The trustmaker transfers ownership of certain assets to the trust and the trustee, and the trustee then manages them for the benefit of the beneficiary or beneficiaries. 

What Is a Living Trust? 

A living trust is one that is created and goes into effect during the trustmaker's lifetime. It's sometimes referred to as an "inter vivos" trust.

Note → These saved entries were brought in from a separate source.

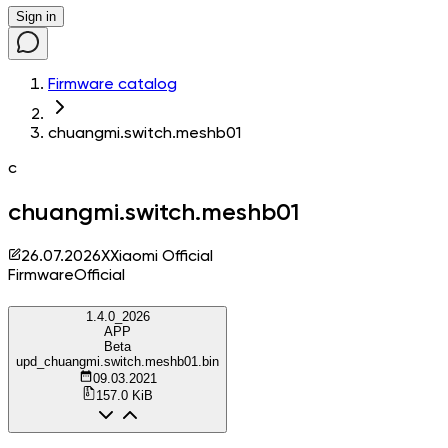
Sign in
Firmware catalog
chuangmi.switch.meshb01
c
chuangmi.switch.meshb01
26.07.2026
X
Xiaomi Official
Firmware
Official
1.4.0_2026
APP
Beta
upd_chuangmi.switch.meshb01.bin
09.03.2021
157.0 KiB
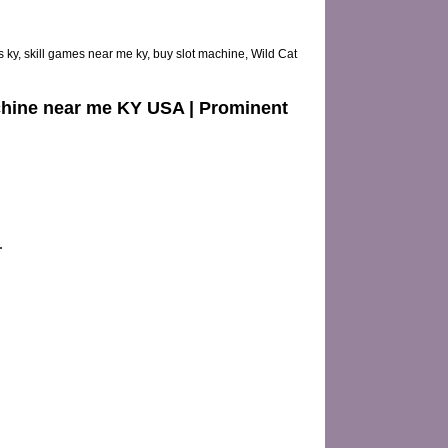
 ky, skill games near me ky, buy slot machine, Wild Cat
Machine near me KY USA | Prominent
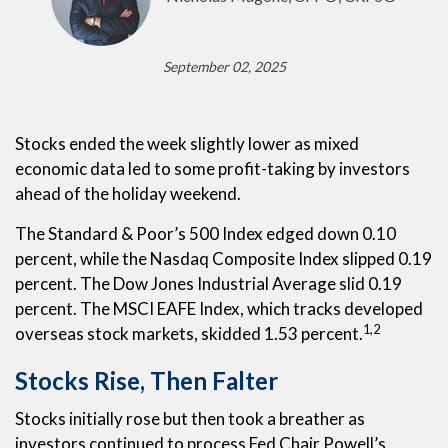
September 02, 2025
Stocks ended the week slightly lower as mixed
economic data led to some profit-taking by investors
ahead of the holiday weekend.
The Standard & Poor’s 500 Index edged down 0.10
percent, while the Nasdaq Composite Index slipped 0.19
percent. The Dow Jones Industrial Average slid 0.19
percent. The MSCI EAFE Index, which tracks developed
1,2
overseas stock markets, skidded 1.53 percent.
Stocks Rise, Then Falter
Stocks initially rose but then took a breather as
investors continued to process Fed Chair Powell’s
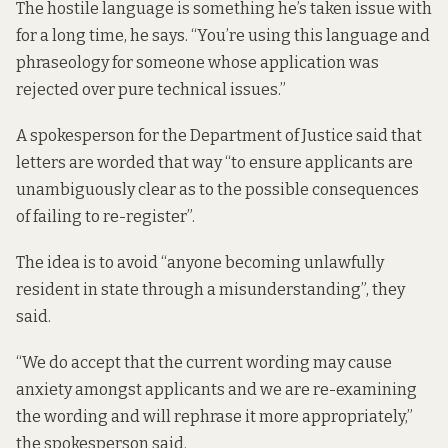
The hostile language is something he’s taken issue with
for a long time, he says. “You’re using this language and
phraseology for someone whose application was
rejected over pure technical issues.”
A spokesperson for the Department of Justice said that
letters are worded that way “to ensure applicants are
unambiguously clear as to the possible consequences
of failing to re-register”.
The idea is to avoid “anyone becoming unlawfully
resident in state through a misunderstanding”, they
said.
“We do accept that the current wording may cause
anxiety amongst applicants and we are re-examining
the wording and will rephrase it more appropriately,”
the spokesperson said.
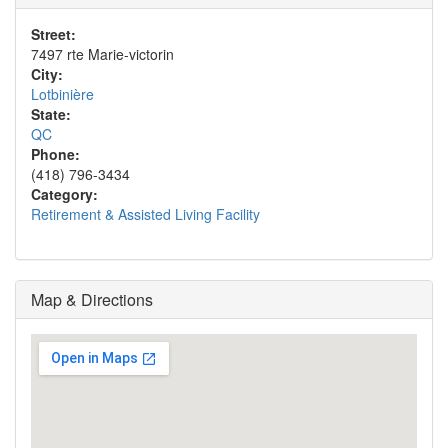
Street:
7497 rte Marie-victorin
City:
Lotbinière
State:
QC
Phone:
(418) 796-3434
Category:
Retirement & Assisted Living Facility
Map & Directions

Some trusts don't go into effect until after the trustmaker has died. These are "testamentary" trusts. A testamentary trust is typically formed by the executor of the decedent's estate when his last will and testament names the trust as a beneficiary. The will directs that his property should be moved into the trust at his death. 

Revocable Living Trusts 

In most cases, the trustmaker, trustee and beneficiary of a revocable trust are the same person. The trust agreement may cite other beneficiaries as well, those who will inherit from the trust after the trustmaker's death. The two most common purposes of a revocable living trust are to plan for mental disability and to avoid probate of the assets the trustmaker funds into his trust before his death. The creator of the trust can name someone else, called a "successor trustee" to take over should he become mentally incapacitated.

This avoids having a court name a conservator or guardian to take over his financial affairs when he's unable to.

​Irrevocable Living Trusts

In most cases, the trustmaker can't act as trustee if he forms an irrevocable trust. The most common use of an irrevocable trust is to move assets out of the trustmaker’s name to the next generation for their use and enjoyment, which in turn reduces the value of the trustmaker’s estate for estate tax purposes.

You cannot take your property back after you transfer it into an irrevocable trust. The trustmaker reserves the right to dissolve or change his revocable trust at any time, but an irrevocable trust is, for the most part, forever. 

Other Types of Trusts 

All living trusts are either revocable or irrevocable, but they can be designed to meet specific purposes as well within these frameworks.

  • An irrevocable life insurance trust or ILIT holds only an insurance policy on the trustmaker's life. The policy is owned by the trust so its proceeds are not generally included in the gross value of the decedent's estate for estate tax purposes.
  • A special needs trust is set up to provide for a disabled beneficiary in such a way that it doesn't compromise his entitlement to Supplemental Security Income or Medicaid benefits
  • A spendthrift trust gives the trustee discretion as to how and when distributions should be made to a beneficiary who isn't financially responsible, or to safeguard the inheritance in the event the beneficiary divorces. 

    If you want to form a trust for a specific concern or reason, speak with an estate planning attorney. Almost certainly, there's a trust out there to meet your needs.